----- Available data

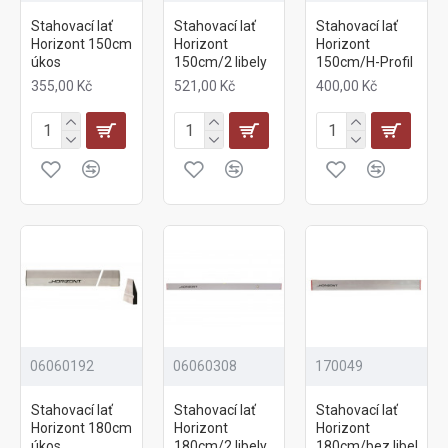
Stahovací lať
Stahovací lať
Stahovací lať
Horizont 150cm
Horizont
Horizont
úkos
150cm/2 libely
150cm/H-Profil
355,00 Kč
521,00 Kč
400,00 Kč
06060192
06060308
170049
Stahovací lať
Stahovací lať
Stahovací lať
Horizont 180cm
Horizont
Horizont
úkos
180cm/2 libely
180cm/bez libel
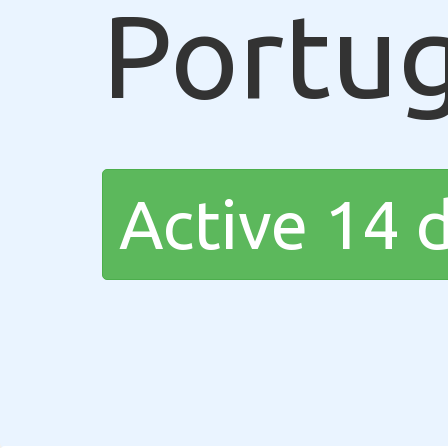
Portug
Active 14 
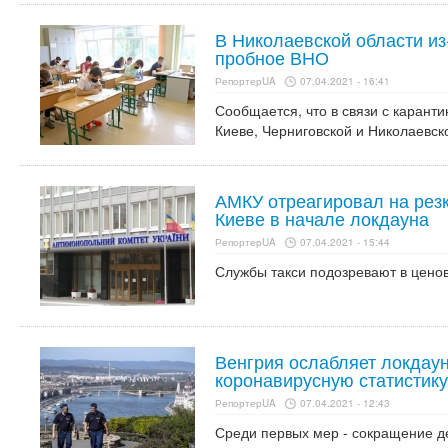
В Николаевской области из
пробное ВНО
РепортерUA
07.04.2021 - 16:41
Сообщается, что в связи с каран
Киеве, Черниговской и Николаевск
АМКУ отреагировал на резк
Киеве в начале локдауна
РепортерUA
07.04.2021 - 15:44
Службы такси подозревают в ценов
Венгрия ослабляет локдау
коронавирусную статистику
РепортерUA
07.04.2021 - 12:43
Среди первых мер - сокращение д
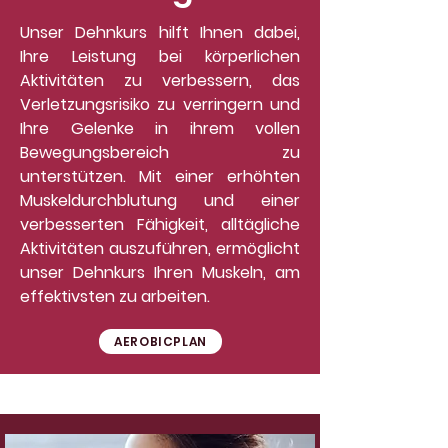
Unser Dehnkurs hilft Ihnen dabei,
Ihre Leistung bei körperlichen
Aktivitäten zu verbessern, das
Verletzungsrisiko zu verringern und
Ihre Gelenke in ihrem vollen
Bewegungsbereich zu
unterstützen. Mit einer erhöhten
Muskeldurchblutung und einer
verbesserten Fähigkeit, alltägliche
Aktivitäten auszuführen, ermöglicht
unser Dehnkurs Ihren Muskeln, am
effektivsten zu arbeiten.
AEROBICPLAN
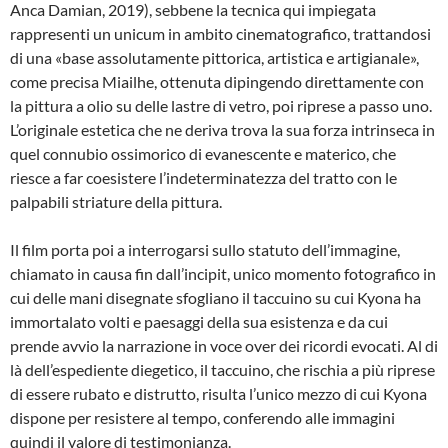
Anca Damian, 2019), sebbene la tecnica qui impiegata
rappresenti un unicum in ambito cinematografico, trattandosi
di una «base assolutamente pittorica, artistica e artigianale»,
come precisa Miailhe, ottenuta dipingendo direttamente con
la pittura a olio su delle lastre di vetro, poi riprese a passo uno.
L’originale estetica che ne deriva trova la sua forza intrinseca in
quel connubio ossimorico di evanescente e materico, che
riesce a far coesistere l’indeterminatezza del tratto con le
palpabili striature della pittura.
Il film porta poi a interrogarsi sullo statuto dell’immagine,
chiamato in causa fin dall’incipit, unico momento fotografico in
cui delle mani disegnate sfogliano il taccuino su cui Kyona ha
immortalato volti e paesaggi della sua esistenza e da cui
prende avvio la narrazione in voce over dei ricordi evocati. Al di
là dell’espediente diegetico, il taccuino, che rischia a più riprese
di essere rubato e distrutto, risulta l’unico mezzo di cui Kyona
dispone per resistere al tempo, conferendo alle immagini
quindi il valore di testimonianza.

----------
----- Available data

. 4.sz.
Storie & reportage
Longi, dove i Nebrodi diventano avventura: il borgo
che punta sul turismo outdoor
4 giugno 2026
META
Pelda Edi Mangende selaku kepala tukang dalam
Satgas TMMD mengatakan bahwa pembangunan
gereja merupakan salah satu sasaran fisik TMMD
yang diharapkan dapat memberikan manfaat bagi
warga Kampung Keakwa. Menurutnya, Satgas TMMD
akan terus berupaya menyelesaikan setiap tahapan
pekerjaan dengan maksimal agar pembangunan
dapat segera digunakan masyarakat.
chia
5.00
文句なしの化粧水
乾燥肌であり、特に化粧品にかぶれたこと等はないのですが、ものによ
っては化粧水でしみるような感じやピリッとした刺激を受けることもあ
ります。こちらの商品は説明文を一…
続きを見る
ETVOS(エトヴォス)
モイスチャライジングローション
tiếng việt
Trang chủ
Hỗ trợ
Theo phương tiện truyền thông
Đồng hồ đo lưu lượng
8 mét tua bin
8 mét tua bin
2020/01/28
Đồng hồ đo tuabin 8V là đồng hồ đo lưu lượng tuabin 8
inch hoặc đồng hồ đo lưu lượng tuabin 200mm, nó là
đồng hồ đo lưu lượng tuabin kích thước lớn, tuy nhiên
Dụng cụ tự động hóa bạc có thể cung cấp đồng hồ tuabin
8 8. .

----------
----- Available data

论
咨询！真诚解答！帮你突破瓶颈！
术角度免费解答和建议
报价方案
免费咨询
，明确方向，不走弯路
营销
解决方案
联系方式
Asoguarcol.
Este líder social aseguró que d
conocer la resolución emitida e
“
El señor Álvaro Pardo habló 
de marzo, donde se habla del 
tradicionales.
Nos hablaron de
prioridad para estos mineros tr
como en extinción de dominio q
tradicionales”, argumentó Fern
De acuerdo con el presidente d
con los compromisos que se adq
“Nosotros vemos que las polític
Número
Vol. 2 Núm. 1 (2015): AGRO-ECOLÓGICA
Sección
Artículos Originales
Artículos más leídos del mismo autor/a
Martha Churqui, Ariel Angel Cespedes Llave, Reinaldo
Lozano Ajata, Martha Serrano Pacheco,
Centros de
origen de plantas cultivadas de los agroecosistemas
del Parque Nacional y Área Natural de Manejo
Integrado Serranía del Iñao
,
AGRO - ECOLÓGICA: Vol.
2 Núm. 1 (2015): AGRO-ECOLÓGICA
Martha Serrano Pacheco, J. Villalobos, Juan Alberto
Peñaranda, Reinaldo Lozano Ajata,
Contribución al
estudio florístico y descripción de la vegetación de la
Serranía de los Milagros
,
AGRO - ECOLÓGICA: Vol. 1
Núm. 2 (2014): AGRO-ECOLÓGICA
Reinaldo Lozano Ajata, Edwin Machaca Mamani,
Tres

----------

## Your instructions
Check each line of the listing above for the string "Artículos" and return those that contain it.

## Answer section
Artículos Originales
Artículos más leídos del mismo autor/a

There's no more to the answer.